GDPR's 1st Birthday - Data Compliant

GDPR’s 1st Birthday

General Data Protection Regulation reaches its first birthday

This blogpost arrives as the General Data Protection Regulation (GDPR) reaches its first birthday, and a week after a report from the Washington-based Center for Data Innovation (CDI) suggested amendments to the GDPR.

The report argues that regulatory relaxations would help foster Europe’s ‘Algorithmic Economy,’ purporting that GDPR’s restrictions of data sharing herald setbacks for European competitiveness in the AI technology field. 

Citing the European Commission’s ambition “for Europe to become the world-leading region for developing and deploying cutting-edge, ethical and secure AI,” the report then proceeds to its central claim that “the GDPR, in its current form, puts Europe’s future competitiveness at risk.”  

That being said, the report notes with approval France’s pro-AI strategy within the GDPR framework, in particular the country’s use of the clause that “grants them the authority to repurpose and share personal data in sectors that are strategic to the public interest—including health care, defense, the environment, and transport. 

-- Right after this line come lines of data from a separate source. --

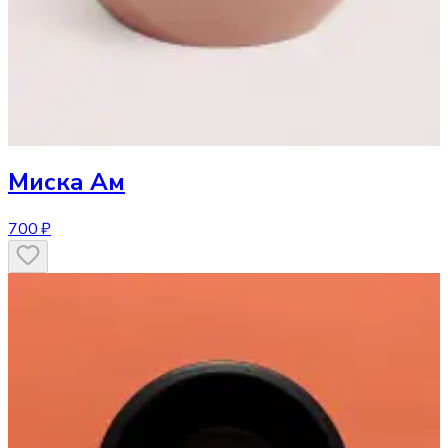
Миска
Ам
700 ₽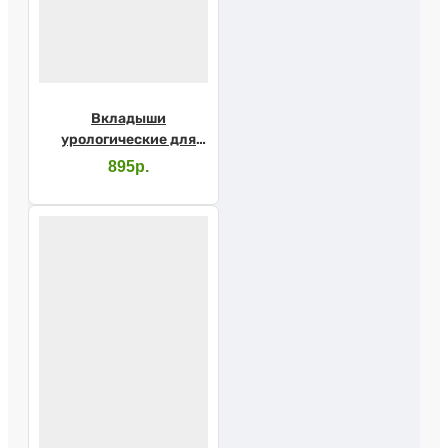
Вкладыши
урологические для
мужчин SENI MAN
895р.
Extra №15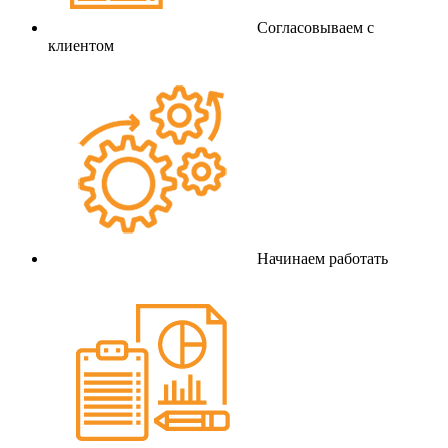
Согласовываем с
клиентом
Начинаем работать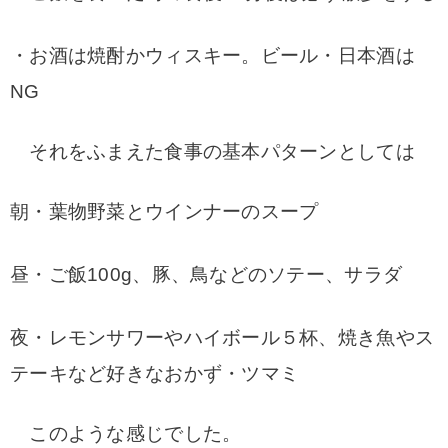
・お酒は焼酎かウィスキー。ビール・日本酒は
NG
それをふまえた食事の基本パターンとしては
朝・葉物野菜とウインナーのスープ
昼・ご飯100g、豚、鳥などのソテー、サラダ
夜・レモンサワーやハイボール５杯、焼き魚やス
テーキなど好きなおかず・ツマミ
このような感じでした。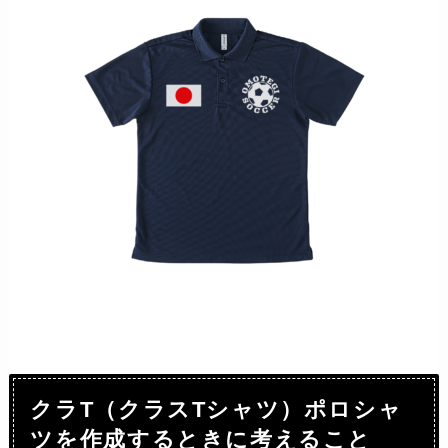
クラT（クラスTシャツ）ポロシャ
ツを作成するときに考えること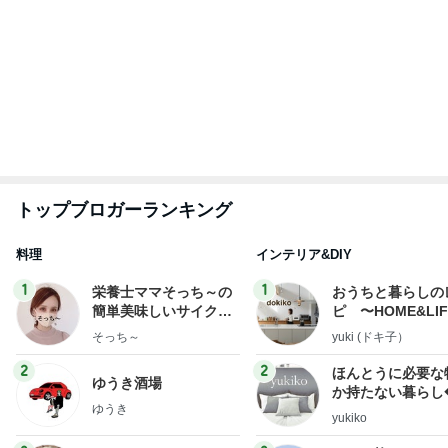
毎日笑顔で過ごしたい
好き！食いしん坊
モモ母さん
らりん☆のブログ
☆きらりん☆
もっと見る
リニューアルしたお店の欧州串料理
Amebaトピックス
13時間前
小倉優子 体調を崩し生活を見直し中
Amebaトピックス
1日前
長引く咳で勧められたCT検査
Amebaトピックス
1日前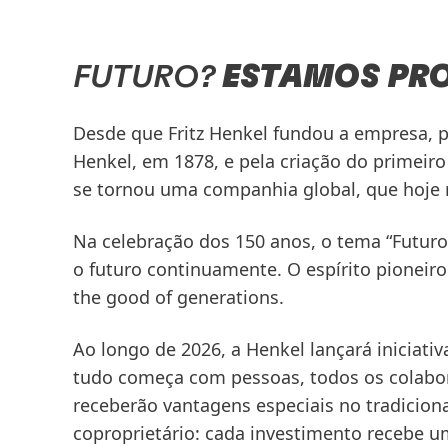
FUTURO?
ESTAMOS PR
Desde que Fritz Henkel fundou a empresa,
Henkel, em 1878, e pela criação do primeiro
se tornou uma companhia global, que hoje 
Na celebração dos 150 anos, o tema “Futuro
o futuro continuamente. O espírito pionei
the good of generations.
Ao longo de 2026, a Henkel lançará iniciati
tudo começa com pessoas, todos os colabor
receberão vantagens especiais no tradicion
coproprietário: cada investimento recebe u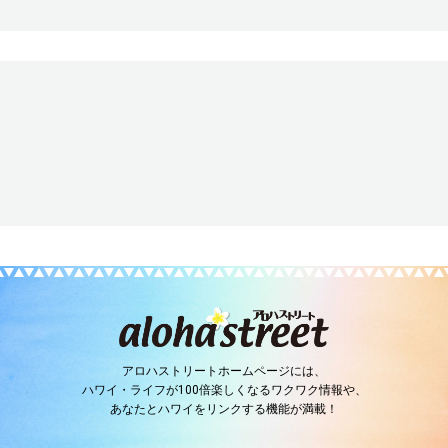
アロハストリートホームページには、
ハワイ・ライフが100倍楽しくなるワクワク情報や、
あなたとハワイをリンクする機能が満載！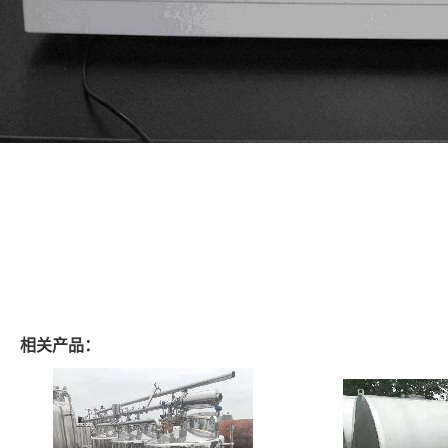
相关产品：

Research is still being conducted into the legal and ethical dimensions of AI and the potential ramifications of automated decision-making on data subjects. In the UK, the ICO and the government’s recent advisory board, the Centre for Data Ethics and Innovation (CDEI – not to be confused with aforementioned CDI), are opening discussions and conducting call-outs for evidence regarding individuals’ or organisations’ experiences with AI. There are of course responsible ways of using AI, and organisations hoping to make the best of this new technology have the opportunity to shape the future of Europe’s innovative, but ethical use of data. 

The Information Commissioner’s Office (ICO) research fellows and technology policy advisors release short brief for combatting Artificial Intelligence (AI) security risks 

 The ICO’s relatively young AI auditing framework blog (set up in March this year) discusses security risks in their latest post, using comparative examples of data protection threats between traditional technology and AI systems. The post focuses “on the way AI can adversely affect security by making known risks worse and more challenging to control.” 

 From a data protection perspective, the main issue with AI is its complexity and the volume of not only data, but externalities or ‘external dependencies’ that AI requires to function, particularly in the AI subfield Machine Learning (ML)Externalities take the form of third-party or open-source software used for building ML systems, or third-party consultants or suppliers who use their own or a partially externally dependent ML system. The ML systems themselves may have over a hundred external dependencies, including code libraries, software or even hardware, and their effectiveness will be determined by their interaction with multiple data sets from a huge variety of sources. 

 Organisations will not have contracts with these third parties, making data flows throughout the supply chain difficult to track and data security hard to keep on top of. AI developers come from a wide array of backgrounds, and there is no unified or coherent policy for data protection within the AI engineering community. 

 The ICO’s AI auditing blog uses the example of an organisation hiring a recruitment company who use Machine Learning to match candidate CVs to job vacancies. A certain amount of personal data would have been transferred between the organisation and the recruitment agency using manual methods. However, additional steps in the ML system will mean that data will be stored and transferred in different formats across different servers and systems. They conclude, “for both the recruitment firm and employers, this will increase the risk of a data breach, including unauthorised processing, loss, destruction and damage. 

 For example, they write: 

  • The employer may need to copy HR and recruitment data into a separate database system to interrogate and select the data relevant to the vacancies the recruitment firm is working on. 
  • The selected data subsets will need to be saved and exported into files, and then transferred to the recruitment firm in compressed form. 
  • Upon receipt the recruitment firm could upload the files to a remote location, eg the cloud.  
  • Once in the cloud, the files may be loaded into a programming environment to be cleaned and used in building the AI system. 
  • Once ready, the data is likely to be saved into a new file to be used at a later time. 

This example will be relevant to all organisations contracting external ML services, which is the predominant method for UK businesses hoping to harness the benefits of AI. The blog provides three main pieces of advice based on ongoing research into this new, wide (and widening) area of data security. They suggest that organisations should, 

  • Record and document the movement and storing of personal data, noting when the transfer took place, the sender and recipient, and the respective locations and formats. This will help monitor risks to security and data breaches; 
  • Intermediate files such as compressed versions should be deleted when required – as per best-practice data protection guidelines; and 
  • Use de-identification and anonymization techniques and technologies before they are taken from the source and shared either internally or externally.